What you should do →
Tell how many lines in the data hold "marca", giving that figure alone.

■ ■ ■

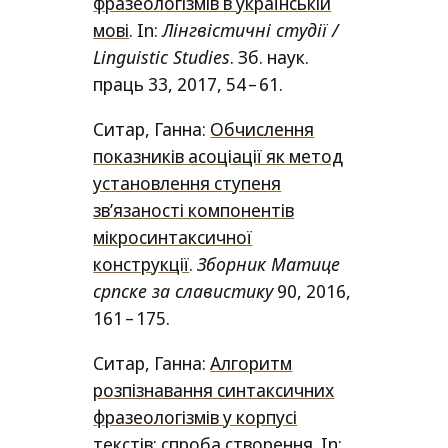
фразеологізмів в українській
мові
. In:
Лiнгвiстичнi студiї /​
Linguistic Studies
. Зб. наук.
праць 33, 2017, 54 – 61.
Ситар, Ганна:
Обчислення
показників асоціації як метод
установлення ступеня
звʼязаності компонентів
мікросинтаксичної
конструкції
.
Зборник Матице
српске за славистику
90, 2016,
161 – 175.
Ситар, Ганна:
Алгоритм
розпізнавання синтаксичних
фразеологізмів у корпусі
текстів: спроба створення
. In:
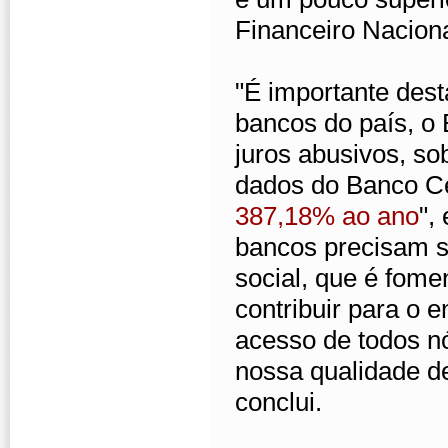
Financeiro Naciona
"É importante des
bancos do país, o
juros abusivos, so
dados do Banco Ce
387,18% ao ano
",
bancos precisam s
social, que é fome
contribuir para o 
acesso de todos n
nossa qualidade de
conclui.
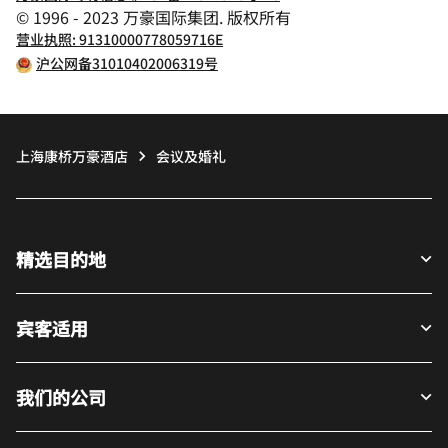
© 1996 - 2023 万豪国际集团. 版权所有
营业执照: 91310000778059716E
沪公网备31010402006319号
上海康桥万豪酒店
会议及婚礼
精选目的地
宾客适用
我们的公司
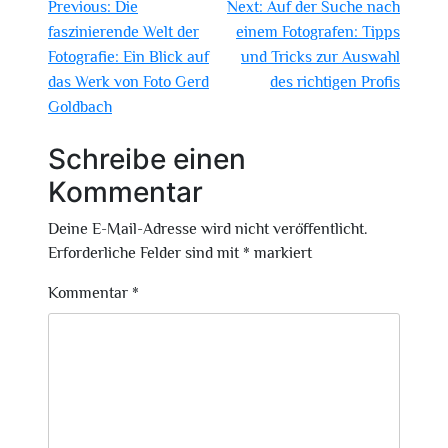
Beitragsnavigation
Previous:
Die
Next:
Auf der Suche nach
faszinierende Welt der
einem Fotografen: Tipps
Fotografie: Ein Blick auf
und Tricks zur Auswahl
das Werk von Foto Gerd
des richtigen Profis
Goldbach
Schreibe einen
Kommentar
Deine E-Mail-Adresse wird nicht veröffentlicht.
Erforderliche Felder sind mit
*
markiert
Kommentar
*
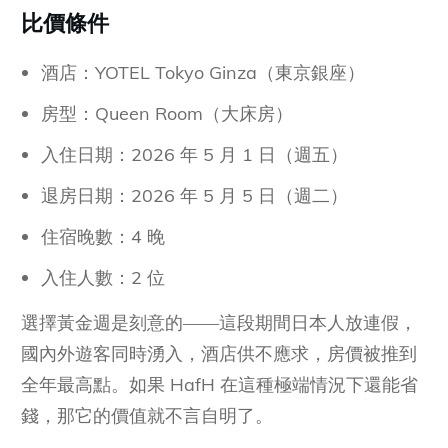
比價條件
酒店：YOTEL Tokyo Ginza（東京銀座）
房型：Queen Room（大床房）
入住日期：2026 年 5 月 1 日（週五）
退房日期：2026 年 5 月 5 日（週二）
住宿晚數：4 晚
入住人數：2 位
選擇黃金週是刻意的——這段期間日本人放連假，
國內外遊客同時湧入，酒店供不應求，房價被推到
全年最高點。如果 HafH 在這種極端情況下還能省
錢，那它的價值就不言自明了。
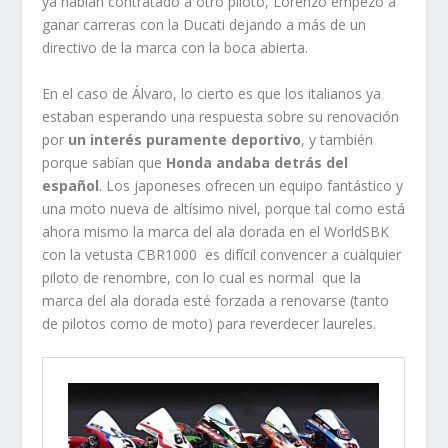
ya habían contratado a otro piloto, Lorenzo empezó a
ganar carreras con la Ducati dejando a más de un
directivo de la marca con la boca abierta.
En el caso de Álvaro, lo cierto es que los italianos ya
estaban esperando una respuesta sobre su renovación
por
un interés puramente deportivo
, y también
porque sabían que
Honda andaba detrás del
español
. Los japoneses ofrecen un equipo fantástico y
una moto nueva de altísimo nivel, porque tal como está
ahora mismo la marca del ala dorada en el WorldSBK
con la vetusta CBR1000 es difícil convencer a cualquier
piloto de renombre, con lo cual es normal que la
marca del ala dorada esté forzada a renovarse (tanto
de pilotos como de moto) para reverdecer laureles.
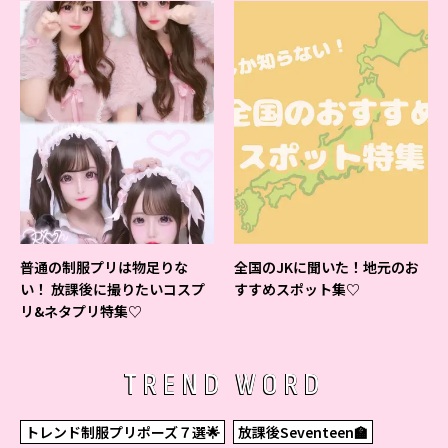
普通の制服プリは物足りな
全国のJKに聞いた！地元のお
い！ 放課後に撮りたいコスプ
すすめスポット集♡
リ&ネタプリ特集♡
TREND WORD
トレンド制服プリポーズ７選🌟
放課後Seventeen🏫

■ ■ ■

Result of this task →
3